The problem → A faithful copy of the listing below is needed, with its pictures left out.

Material for this exercise →
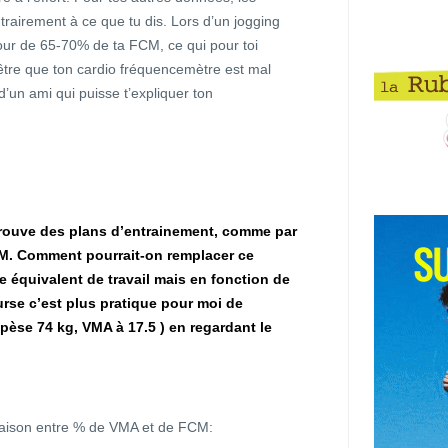
ntrairement à ce que tu dis. Lors d’un jogging
utour de 65-70% de ta FCM, ce qui pour toi
être que ton cardio fréquencemètre est mal
’un ami qui puisse t’expliquer ton
trouve des plans d’entrainement, comme par
CM. Comment pourrait-on remplacer ce
équivalent de travail mais en fonction de
rse c’est plus pratique pour moi de
e pèse 74 kg, VMA à 17.5 ) en regardant le
aison entre % de VMA et de FCM:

Solution to this task →
ntrairement à ce que tu dis. Lors d’un jogging
utour de 65-70% de ta FCM, ce qui pour toi
être que ton cardio fréquencemètre est mal
’un ami qui puisse t’expliquer ton
trouve des plans d’entrainement, comme par
CM. Comment pourrait-on remplacer ce
équivalent de travail mais en fonction de
rse c’est plus pratique pour moi de
e pèse 74 kg, VMA à 17.5 ) en regardant le
aison entre % de VMA et de FCM:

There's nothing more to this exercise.